“So what’s left?” Matt asked. “I mean, now that you’ve made sure I’ll take a bath on my mobile-home deal, what have you decided to do with the fucking place? Give it to UNICEF? Donate it to that crazy hippie outfit? WILD or whatever they call it?”
“You’re not going to take a bath, Matt.”
“Yeah, well, I got to come up with ten grand by next week. So far you’ve eliminated everyone with that kind of money.”
“I’ve been talking to a lawyer in town named Ed Buckles. There’s a thing called the Tanner Trust I’ve set up. Among other things the trust is going to acquire ten units of your Caravan Towers at a thousand bucks apiece.
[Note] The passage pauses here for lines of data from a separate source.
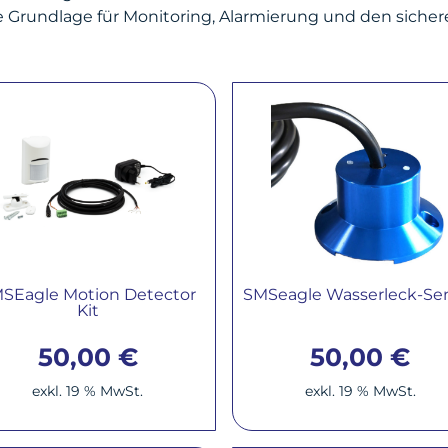
Grundlage für Monitoring, Alarmierung und den sichere
SEagle Motion Detector
SMSeagle Wasserleck-Se
Kit
50,00
€
50,00
€
exkl. 19 % MwSt.
exkl. 19 % MwSt.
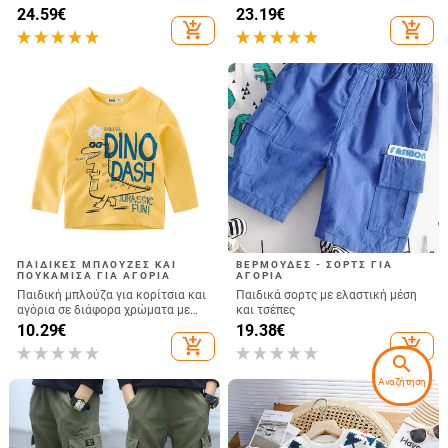
24.59
€
23.19
€
add_shopping_cart
add_shopping_cart
ΠΑΙΔΙΚΈΣ ΜΠΛΟΎΖΕΣ ΚΑΙ
ΒΕΡΜΟΎΔΕΣ - ΣΟΡΤΣ ΓΙΑ
ΠΟΥΚΆΜΙΣΑ ΓΙΑ ΑΓΌΡΙΑ
ΑΓΌΡΙΑ
Παιδική μπλούζα για κορίτσια και
Παιδικά σορτς με ελαστική μέση
αγόρια σε διάφορα χρώματα με
και τσέπες
επιγραφή
10.29
€
19.38
€
add_shopping_cart
add_shopping_cart
search
Αναζήτηση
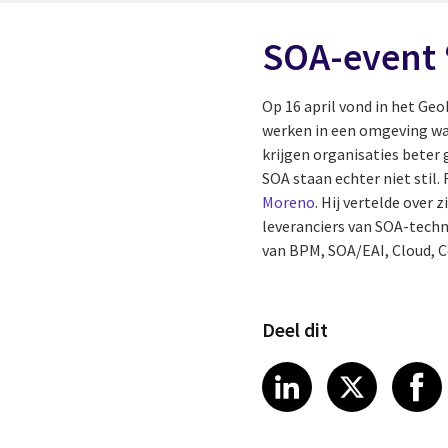
SOA-event 
Op 16 april vond in het Ge
werken in een omgeving waa
krijgen organisaties beter
SOA staan echter niet stil
Moreno
. Hij vertelde over
leveranciers van SOA-techn
van BPM, SOA/EAI, Cloud, 
Deel dit
Share article
Share art
Shar
LinkedIn
X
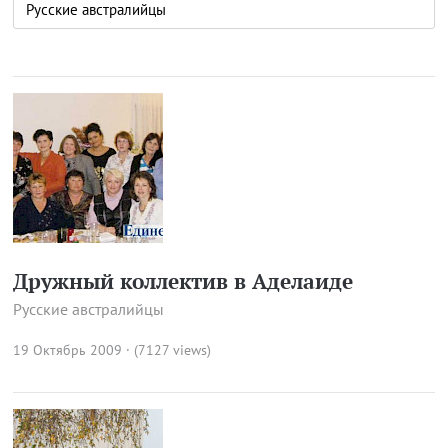
Дружный коллектив в Аделаиде
Русские австралийцы
19 Октябрь 2009 · (7127 views)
So that should get you past the first call. Right, Matt?”
Matt frowned, unable to find pleasure in even this. “What the hell is this trust? I never heard of it.”
“Just something I put together.”
“So you were lying about having no bucks. I figured as much.”
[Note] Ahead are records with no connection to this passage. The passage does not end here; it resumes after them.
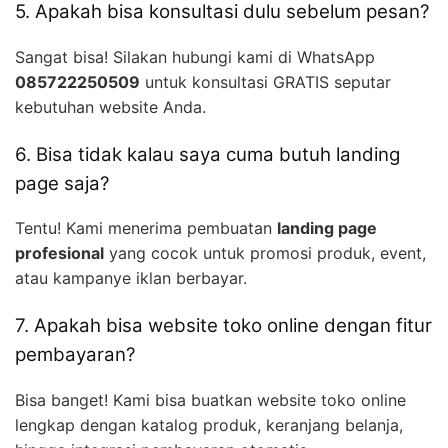
5. Apakah bisa konsultasi dulu sebelum pesan?
Sangat bisa! Silakan hubungi kami di WhatsApp
085722250509
untuk konsultasi GRATIS seputar
kebutuhan website Anda.
6. Bisa tidak kalau saya cuma butuh landing
page saja?
Tentu! Kami menerima pembuatan
landing page
profesional
yang cocok untuk promosi produk, event,
atau kampanye iklan berbayar.
7. Apakah bisa website toko online dengan fitur
pembayaran?
Bisa banget! Kami bisa buatkan website toko online
lengkap dengan katalog produk, keranjang belanja,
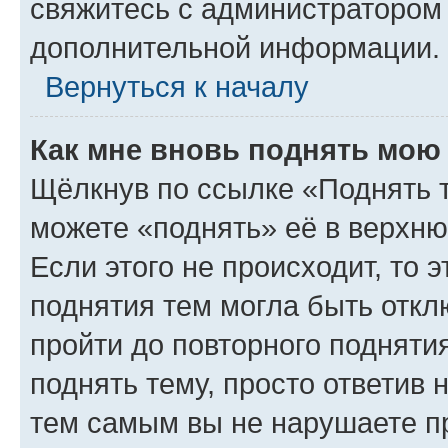
свяжитесь с администратором
дополнительной информации.
Вернуться к началу
Как мне вновь поднять мою
Щёлкнув по ссылке «Поднять 
можете «поднять» её в верхн
Если этого не происходит, то э
поднятия тем могла быть откл
пройти до повторного подняти
поднять тему, просто ответив 
тем самым вы не нарушаете п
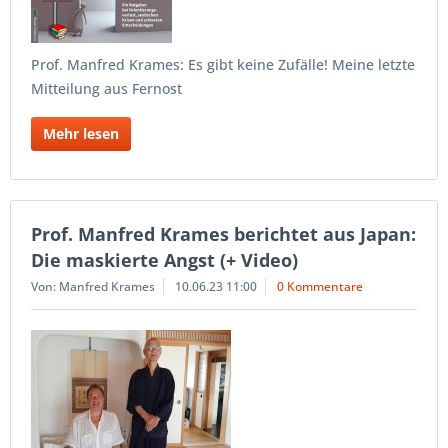
Prof. Manfred Krames: Es gibt keine Zufälle! Meine letzte
Mitteilung aus Fernost
Mehr lesen
Prof. Manfred Krames berichtet aus Japan:
Die maskierte Angst (+ Video)
Von: Manfred Krames
10.06.23 11:00
0 Kommentare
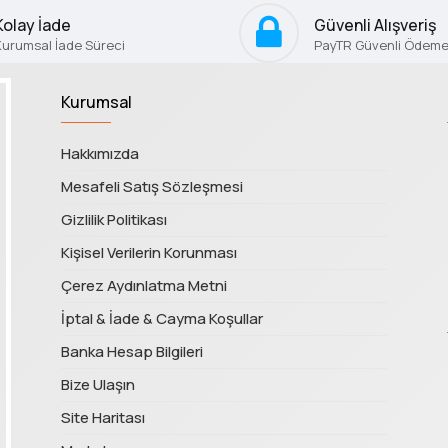
Kolay İade
Güvenli Alışveriş
Kurumsal İade Süreci
PayTR Güvenli Ödeme 
Kurumsal
Hakkımızda
Mesafeli Satış Sözleşmesi
Gizlilik Politikası
Kişisel Verilerin Korunması
Çerez Aydınlatma Metni
İptal & İade & Cayma Koşullar
Banka Hesap Bilgileri
Bize Ulaşın
Site Haritası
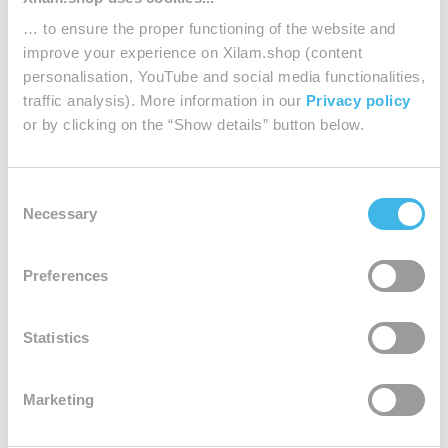
… to ensure the proper functioning of the website and
improve your experience on Xilam.shop (content
OGGY OGGY prend la pose T-
MALLOW prend la pose T-shirt
personalisation, YouTube and social media functionalities,
shirt Coton Enfant
Coton Enfant
traffic analysis). More information in our
Privacy policy
Prix
Prix
€22.00
€22.00
or by clicking on the “Show details” button below.
de
de
W
R
G
R
G
D
W
G
R
vente
vente
h
o
r
e
l
a
h
r
o
Consent
i
y
i
d
a
y
i
i
y
Necessary
Selection
t
a
s
z
F
t
s
a
e
l
C
e
a
e
C
l
B
h
d
l
h
B
Preferences
l
i
G
l
i
l
u
n
r
n
u
Statistics
e
é
e
é
e
e
n
Marketing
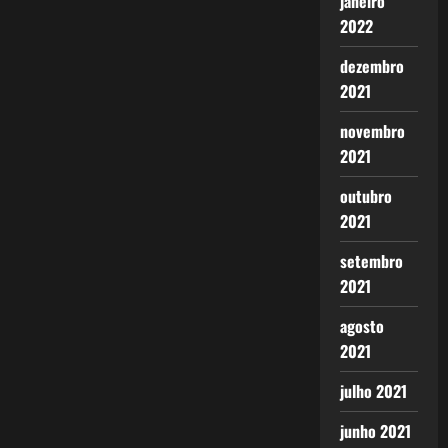
janeiro
2022
dezembro
2021
novembro
2021
outubro
2021
setembro
2021
agosto
2021
julho 2021
junho 2021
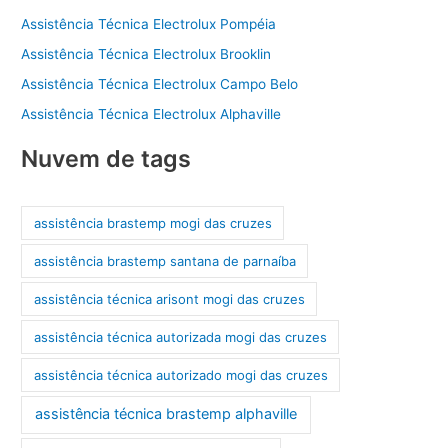
Assistência Técnica Electrolux Pompéia
Assistência Técnica Electrolux Brooklin
Assistência Técnica Electrolux Campo Belo
Assistência Técnica Electrolux Alphaville
Nuvem de tags
assistência brastemp mogi das cruzes
assistência brastemp santana de parnaíba
assistência técnica arisont mogi das cruzes
assistência técnica autorizada mogi das cruzes
assistência técnica autorizado mogi das cruzes
assistência técnica brastemp alphaville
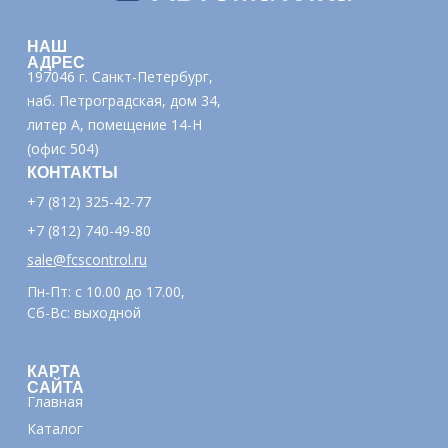
НАШ
АДРЕС
197046 г. Санкт-Петербург,
наб. Петроградская, дом 34,
литер А, помещение 14-Н
(офис 504)
КОНТАКТЫ
+7 (812) 325-42-77
+7 (812) 740-49-80
sale@fcscontrol.ru
Пн-Пт: с 10.00 до 17.00,
Сб-Вс: выходной
КАРТА
САЙТА
Главная
Каталог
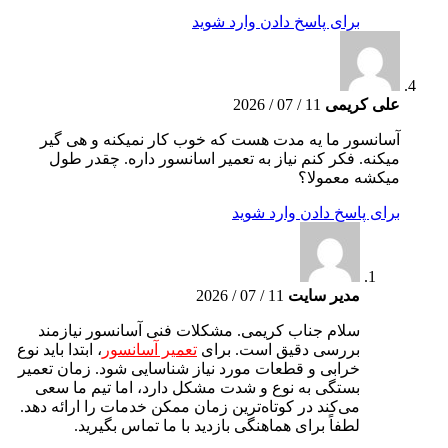
برای پاسخ دادن وارد شوید
علی کریمی
11 / 07 / 2026
آسانسور ما یه مدت هست که خوب کار نمیکنه و هی گیر
میکنه. فکر کنم نیاز به تعمیر اسانسور داره. چقدر طول
میکشه معمولا؟
برای پاسخ دادن وارد شوید
مدیر سایت
11 / 07 / 2026
سلام جناب کریمی. مشکلات فنی آسانسور نیازمند
بررسی دقیق است. برای
تعمیر آسانسور
، ابتدا باید نوع
خرابی و قطعات مورد نیاز شناسایی شود. زمان تعمیر
بستگی به نوع و شدت مشکل دارد، اما تیم ما سعی
می‌کند در کوتاه‌ترین زمان ممکن خدمات را ارائه دهد.
لطفاً برای هماهنگی بازدید با ما تماس بگیرید.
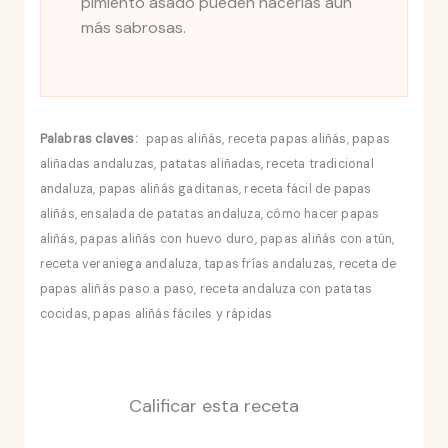
pimiento asado pueden hacerlas aún
más sabrosas.
Palabras claves:
papas aliñás, receta papas aliñás, papas
aliñadas andaluzas, patatas aliñadas, receta tradicional
andaluza, papas aliñás gaditanas, receta fácil de papas
aliñás, ensalada de patatas andaluza, cómo hacer papas
aliñás, papas aliñás con huevo duro, papas aliñás con atún,
receta veraniega andaluza, tapas frías andaluzas, receta de
papas aliñás paso a paso, receta andaluza con patatas
cocidas, papas aliñás fáciles y rápidas
Calificar esta receta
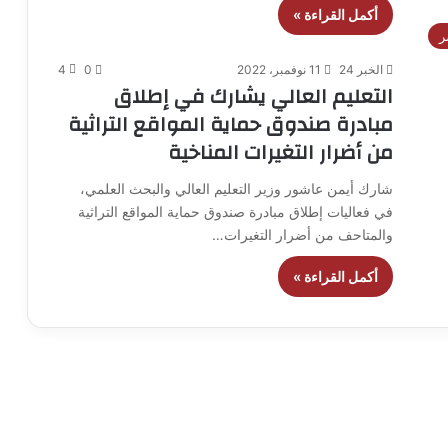
أكمل القراءة »
ر
الخبر 24
11 نوفمبر، 2022
0
4
التعليم العالي يشارك في إطلاق
مبادرة صندوق حماية المواقع التراثية
من أضرار التغيرات المناخية
شارك أيمن عاشور وزير التعليم العالي والبحث العلمي،
في فعاليات إطلاق مبادرة صندوق حماية المواقع التراثية
والمتاحف من أضرار التغيرات…
أكمل القراءة »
I turned to Gail. “What we’re going to do with the farm is rent it out. No sale.”
“Rent it to who?” she asked uneasily.
“Three people. First, the city. We enter a ninety-nine-year lease with them for the twenty acres nearest the road. We also give them a five-year option on another twenty contiguous acres. If they haven’t attracted enough business to use the additional parcel in five years, then they forfeit it. The rent will depend on what they get from whatever business they get to go in there, plus maybe a flat fee to keep them humping to get off the hook. Buckles will negotiate the details for us. That’s one part of it.”
“What else?” Gail asked.
“The rest of the farm is split down the middle. We give the neighboring farmer, Waiters, a five-year share arrangement on the same basis he has now—half and half. After five years he has to make other arrangements. We get it in writing, so he knows that ultimately he has to leave, but he has time to do it. Then the other half goes to Karen and Paul. They farm it on the same basis—half and half. After five years they can farm it all. Waiters claims he’s a good farmer. If he is, then Karen and Paul can learn from him. If he isn’t, all the more reason to get him off after five years. And that’s basically it.”
No one said anything. Not a single thing. I got up and went over to the spoon collection and looked at one. It was engraved with the initial T and was badly tarnished on the bottom. The silence at my back pressed me like a winter wind. “There’s one more thing,” I said after a while.
“What?”
“The rents. Matt, I assume you want your share sent to you in Chicago.”
“Damned right I do.”
“Gail? How about you?”
“I don’t know. Sent here to the house, I guess.”
“Can I get even more pushy than I have already?”
“Sure. I guess.”
“We’re doing something for Karen by leasing out the farm to her and Paul. Maybe you should consider giving a portion of your share of the rents to Bruce. He’s not exactly getting rich on seaman’s pay. And you can give ten thousand a year to someone now without paying gift tax. So think it over.”
“I will. I’ll talk to Tom about it.”
“Tom and Bruce aren’t getting along so well just now. Maybe you should just decide what’s fair and do it.”
“I … maybe I will. Don’t push me, Marsh.”
I turned to Curt. “Curt gave Billy a half interest in his share. Billy and Starbright weren’t married, but I think she could make a good claim that she’s entitled to succeed to that share under the laws of intestate succession. She and the baby. The question is, are you going to make her sue you to get the share, or will you just give it to her?”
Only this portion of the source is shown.